§ **Work instruction**
Across all the entries below, count each line that holds "Posts" and report the figure only.

§ **Provided records**
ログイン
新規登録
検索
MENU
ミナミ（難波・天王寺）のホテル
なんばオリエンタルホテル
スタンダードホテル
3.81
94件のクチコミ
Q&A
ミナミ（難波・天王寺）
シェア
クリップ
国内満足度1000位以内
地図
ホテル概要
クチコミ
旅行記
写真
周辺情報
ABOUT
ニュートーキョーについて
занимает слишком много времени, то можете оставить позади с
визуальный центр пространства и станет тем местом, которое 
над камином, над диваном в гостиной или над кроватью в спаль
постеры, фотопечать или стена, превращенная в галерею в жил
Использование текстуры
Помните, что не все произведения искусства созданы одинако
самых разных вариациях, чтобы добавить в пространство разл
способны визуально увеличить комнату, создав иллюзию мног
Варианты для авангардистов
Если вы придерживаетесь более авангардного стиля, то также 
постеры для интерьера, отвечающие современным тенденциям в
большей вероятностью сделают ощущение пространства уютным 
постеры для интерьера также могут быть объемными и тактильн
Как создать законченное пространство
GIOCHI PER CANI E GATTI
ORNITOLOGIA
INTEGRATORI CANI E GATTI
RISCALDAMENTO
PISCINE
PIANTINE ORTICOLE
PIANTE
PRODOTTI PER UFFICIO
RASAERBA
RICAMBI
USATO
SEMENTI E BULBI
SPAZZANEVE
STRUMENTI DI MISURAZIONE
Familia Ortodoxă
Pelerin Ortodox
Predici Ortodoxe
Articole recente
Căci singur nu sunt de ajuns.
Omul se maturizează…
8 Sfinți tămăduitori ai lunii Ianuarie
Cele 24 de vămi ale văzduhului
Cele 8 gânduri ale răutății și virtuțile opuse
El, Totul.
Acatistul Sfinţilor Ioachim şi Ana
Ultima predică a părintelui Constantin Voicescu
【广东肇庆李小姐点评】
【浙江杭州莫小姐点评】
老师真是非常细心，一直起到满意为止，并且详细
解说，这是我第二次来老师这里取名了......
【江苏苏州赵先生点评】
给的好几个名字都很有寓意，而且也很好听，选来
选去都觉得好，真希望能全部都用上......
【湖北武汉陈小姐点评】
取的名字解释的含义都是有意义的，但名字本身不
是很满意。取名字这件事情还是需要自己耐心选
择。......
--
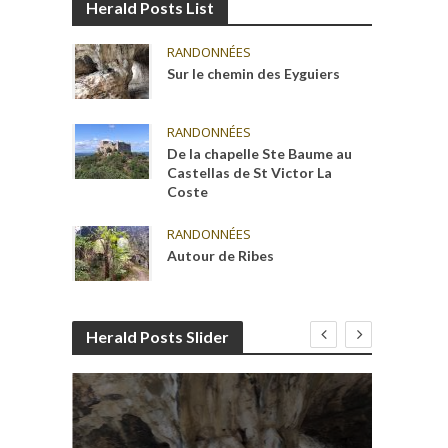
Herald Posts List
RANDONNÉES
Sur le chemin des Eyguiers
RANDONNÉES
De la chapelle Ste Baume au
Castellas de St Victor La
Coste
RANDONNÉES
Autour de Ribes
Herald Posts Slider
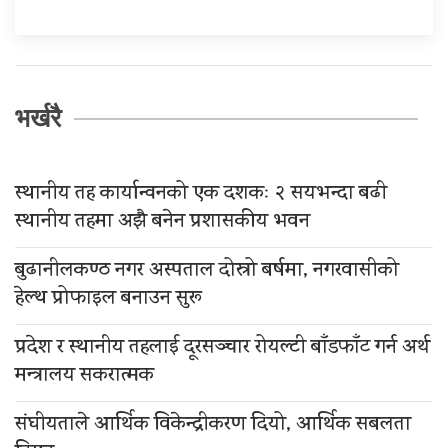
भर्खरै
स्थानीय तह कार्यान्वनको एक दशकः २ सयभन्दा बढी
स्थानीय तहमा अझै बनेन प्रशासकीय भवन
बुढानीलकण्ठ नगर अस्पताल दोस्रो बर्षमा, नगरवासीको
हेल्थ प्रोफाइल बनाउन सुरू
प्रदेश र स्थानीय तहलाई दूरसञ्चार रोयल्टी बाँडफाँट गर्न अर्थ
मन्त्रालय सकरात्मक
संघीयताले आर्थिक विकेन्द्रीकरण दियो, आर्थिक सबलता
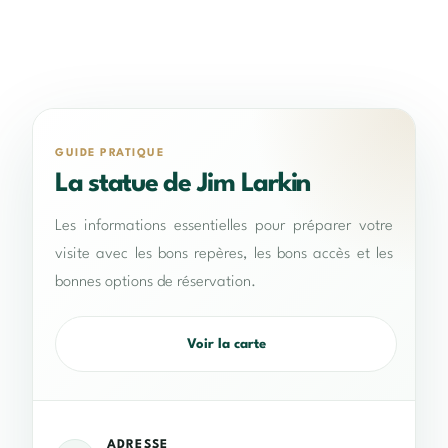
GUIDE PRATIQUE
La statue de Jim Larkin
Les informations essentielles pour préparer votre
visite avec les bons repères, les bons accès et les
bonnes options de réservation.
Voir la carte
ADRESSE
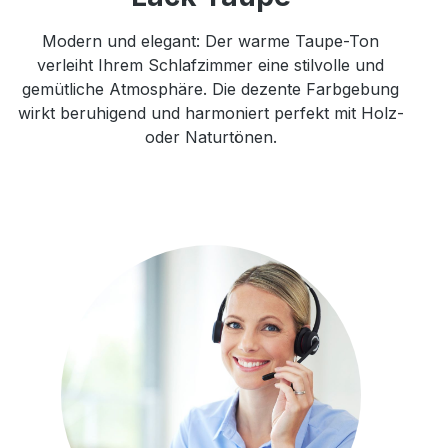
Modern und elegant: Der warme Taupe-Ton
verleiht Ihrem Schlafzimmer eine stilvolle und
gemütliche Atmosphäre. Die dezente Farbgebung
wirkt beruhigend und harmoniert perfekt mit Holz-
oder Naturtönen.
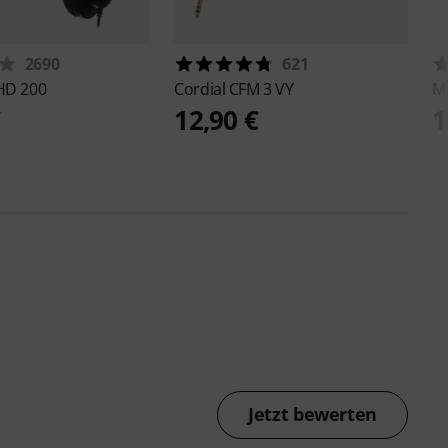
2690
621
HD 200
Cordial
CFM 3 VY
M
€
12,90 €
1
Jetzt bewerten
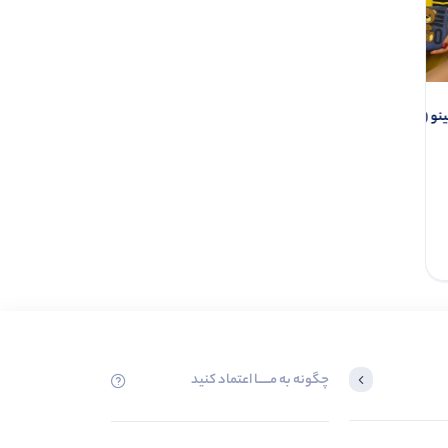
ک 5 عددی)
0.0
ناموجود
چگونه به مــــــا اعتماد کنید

§ **Task response**
2